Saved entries

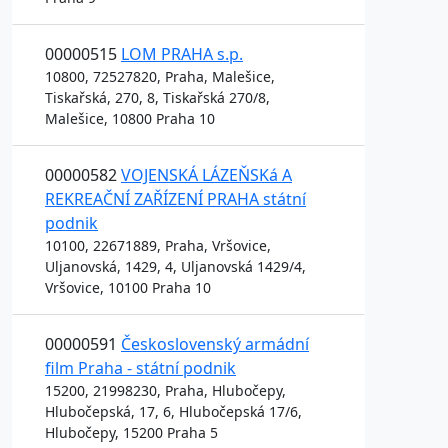
00000515
LOM PRAHA s.p.
10800, 72527820, Praha, Malešice,
Tiskařská, 270, 8, Tiskařská 270/8,
Malešice, 10800 Praha 10
00000582
VOJENSKÁ LÁZEŇSKá A
REKREAČNÍ ZAŘÍZENÍ PRAHA státní
podnik
10100, 22671889, Praha, Vršovice,
Uljanovská, 1429, 4, Uljanovská 1429/4,
Vršovice, 10100 Praha 10
00000591
Československý armádní
film Praha - státní podnik
15200, 21998230, Praha, Hlubočepy,
Hlubočepská, 17, 6, Hlubočepská 17/6,
Hlubočepy, 15200 Praha 5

# Work required
For each record above, write it out exactly and omit any picture.

# Solution to the problem
00000515
LOM PRAHA s.p.
10800, 72527820, Praha, Malešice,
Tiskařská, 270, 8, Tiskařská 270/8,
Malešice, 10800 Praha 10
00000582
VOJENSKÁ LÁZEŇSKá A
REKREAČNÍ ZAŘÍZENÍ PRAHA státní
podnik
10100, 22671889, Praha, Vršovice,
Uljanovská, 1429, 4, Uljanovská 1429/4,
Vršovice, 10100 Praha 10
00000591
Československý armádní
film Praha - státní podnik
15200, 21998230, Praha, Hlubočepy,
Hlubočepská, 17, 6, Hlubočepská 17/6,
Hlubočepy, 15200 Praha 5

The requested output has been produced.